As the president flew down to El Paso to rant before a crowd of his most passionate supporters on Monday, bipartisan negotiators reached a deal “in principle” to keep the government open, as the effects of last month’s shutdown, the longest ever, still reverberate. Facing a Friday deadline, negotiators in the House and Senate agreed on $1.375 billion for fencing on the southern border, a number noticeably short of the $5.7 billion President Trump demanded, sparking the shutdown. That $1.375 billion is also conspicuously close to the original $1.3 billion that Nancy Pelosi and Chuck Schumer first proposed in the December 11 Oval Office meeting where the president claimed he was “proud to shut down the government for border security.” Two months, and $11 billion in damage to the economy later, the money would reportedly cover just 55 miles of new “steel-slat” fencing on the southern border.
In exchange for the barrier funding, Democrats dropped their demand to reduce the number of people Immigration and Custom Enforcement can detain at a time.
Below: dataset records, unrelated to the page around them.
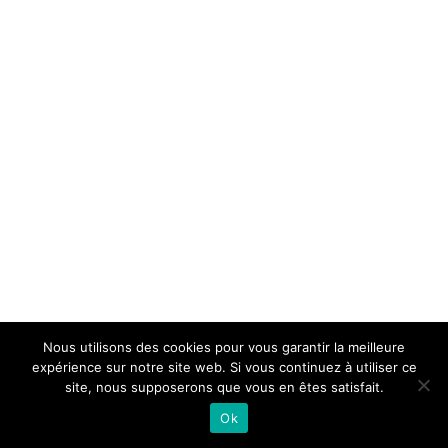
Nous utilisons des cookies pour vous garantir la meilleure
expérience sur notre site web. Si vous continuez à utiliser ce
site, nous supposerons que vous en êtes satisfait.
Ok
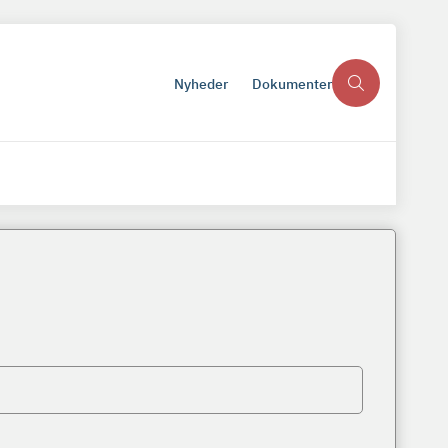
Nyheder
Dokumenter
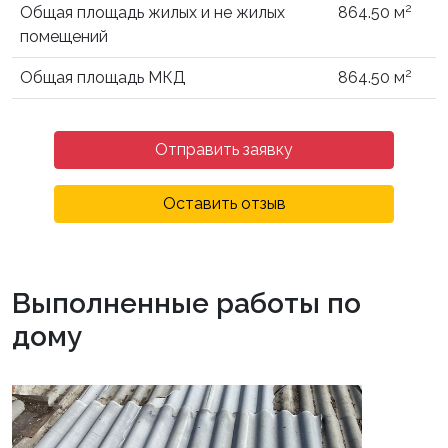
2
Общая площадь жилых и не жилых
864.50 м
помещений
2
Общая площадь МКД
864.50 м
Отправить заявку
Оставить отзыв
Выполненные работы по
дому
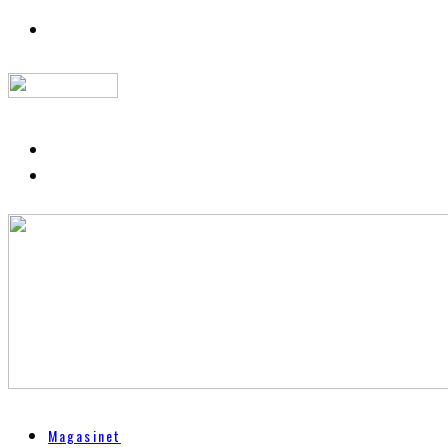
Magasinet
A major point of contention in the shutdown talks, Democrats hope to keep the bed count as low as possible. (If ICE does not have the space to hold migrants, the agency’s roundups are limited in scope.) The current number of beds is around 49,000; Democrats wanted to drop it to 34,000, the number during the Obama administration, while the president requested 52,000. According to the tentative agreement, Democrats have signed off on 40,520. However, the New York Times suggests it may all be for naught: “Aides in both parties had warned that a final deal might leave the number of detention slots — or “interior beds” — unchanged, not reduced as Democrats want and not increased as Mr. Trump wants.”
If Congress cannot agree on a spending bill by Friday, the government will shut down again, a result that led in January to a 58 percent disapproval rating for the president. Still, despite laying the groundwork for a huge surrender on the border wall, Trump appears to be considering the option that brought him his worst poll numbers yet. On Sunday, acting Chief of Staff Mick Mulvaney said not only is a shutdown “still on the table,” but that a border wall will “get built with or without Congress.”
Trump’s rallies are notoriously unreliable for predicting real policy, but during his 90-odd minute speech in El Paso, he suggested moves in Congress may be irrelevant. “As I was walking up to the stage, they said that progress is being made with this committee,” Trump told the crowd, adding, “Just so you know, we’re building the wall anyway.”